Nun klingt eine Wortwolke aus Erbgut, Maschinen und künstlicher Intelligenz zunächst mal wie der Pitch für einen Science-Fiction-Film. Und dann wären da noch die ethischen Fragen. Heckel weiß das und kann die Zweifel auch gleich ausräumen. Zum einen sind die Erbgutstränge, mit denen er arbeitet, synthetisch hergestellt. Es sind zwar die gleichen Bausteine wie in der Natur. Nukleotide nennt man die. Aber da steckt im Gegensatz zu den Organoiden kein Leben drin.

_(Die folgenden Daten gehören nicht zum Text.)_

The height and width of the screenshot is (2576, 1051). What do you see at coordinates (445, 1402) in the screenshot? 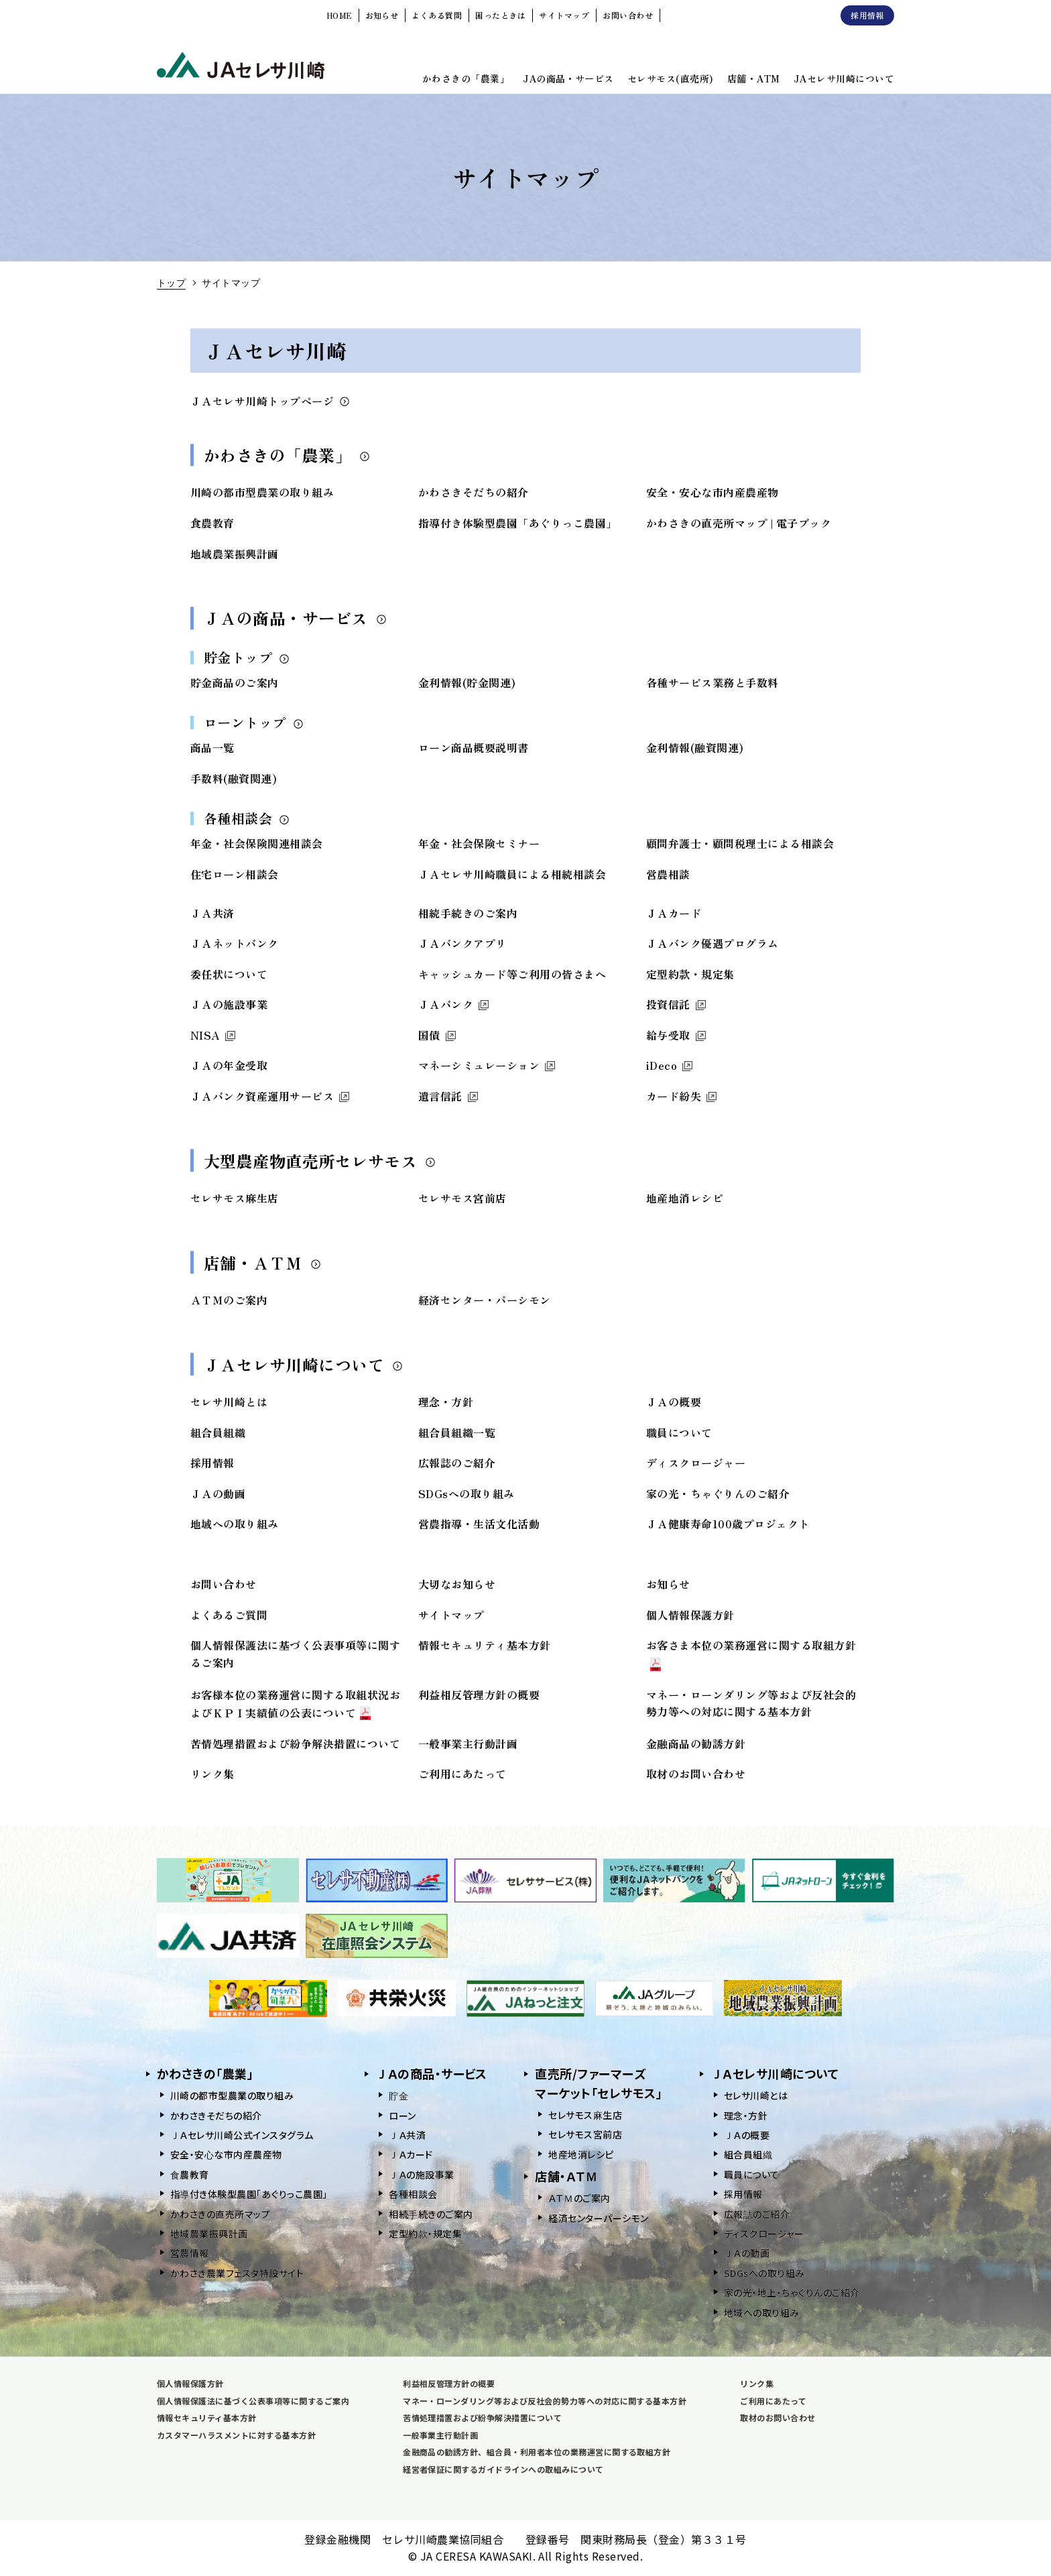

Nur – wie speichert man nun digitale Daten auf organischer Masse? Sind die Sprache der Maschinen und die Sprache der Natur nicht sehr unterschiedlich? Heckel wischt ein paar Formeln von seinem Whiteboard an der Wand, dann beginnt er zu erklären. Wenn man die Sprache der Maschinen auf ihren Kern herunterbricht, gehe es immer um die Frage null oder eins. Aus Myriaden solcher Mikroentscheidungen konstruiert sich ein Rechner die Antworten, die von der Algebra bis hin zur Kopie eines Hollywoodfilms einiges umfassen können. Die Sprache des Lebens, also der Biologie, ist ein bisschen komplexer. Reinhard Heckel schreibt vier Buchstaben auf das Whiteboard: A, C, G und T. Die Buchstaben stehen für Adenin, Guanin, Cytosin und Thymin. „Jedes Nukleotid besteht aus diesen vier Basen“, sagt er. Aus Schulbüchern kennt man vielleicht noch die Doppelspirale der DNA. Die besteht aus solchen Bausteinen. Heckels Algorithmen können nun die zweipolige Sprache der Computer mit ihren Nullen und Einsen auf die vierpolige Sprache der Genetik übertragen.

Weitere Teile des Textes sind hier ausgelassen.